In an earlier version of the program I was using an algorithm that computes the Levenshtein edit distance between the DNA string and the target string. The population would often get stuck in a local optimum about one character from convergence. This is because the mutation algorithm had no way of inserting or deleting characters, but the fitness test expected it to be there. The problem was obvious once the program ran, but during design it was easy to talk myself into Levenshtein being “better” than adding up ones for each character that matches. Let this be a lesson to us all.

Sexual Reproduction is Faster

I note that sexual reproduction mode seems to produce results faster in many cases than classic mode. I would like to do a more advanced statistical analysis of this and see if it is a real effect.
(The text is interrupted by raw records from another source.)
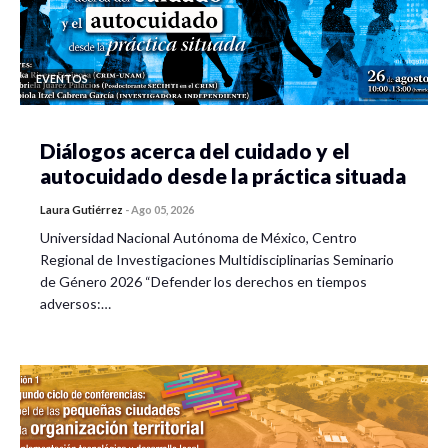
EVENTOS
Diálogos acerca del cuidado y el
autocuidado desde la práctica situada
Laura Gutiérrez
-
Ago 05, 2026
Universidad Nacional Autónoma de México, Centro
Regional de Investigaciones Multidisciplinarias Seminario
de Género 2026 “Defender los derechos en tiempos
adversos:…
This is more of a placeholder than a real observation.

Local and Global Optimization

The premise of this program is that whoever is most-fit this generation is the parent of whoever will be most-fit next generation. Real evolution does not work this way: lots of not-particularly fit organisms survive due to luck or whatever. You could think of this algorithm as spanning just the extreme edge of the tree of organisms real evolution would produce. It's not clear to me how one could improve on this state of affairs without wasting a lot of CPU time on unfit organisms. It might be worth an experiment, though, to see if not limiting the population size at all between generations causes convergence to happen in fewer generations—and what the runtime effect is.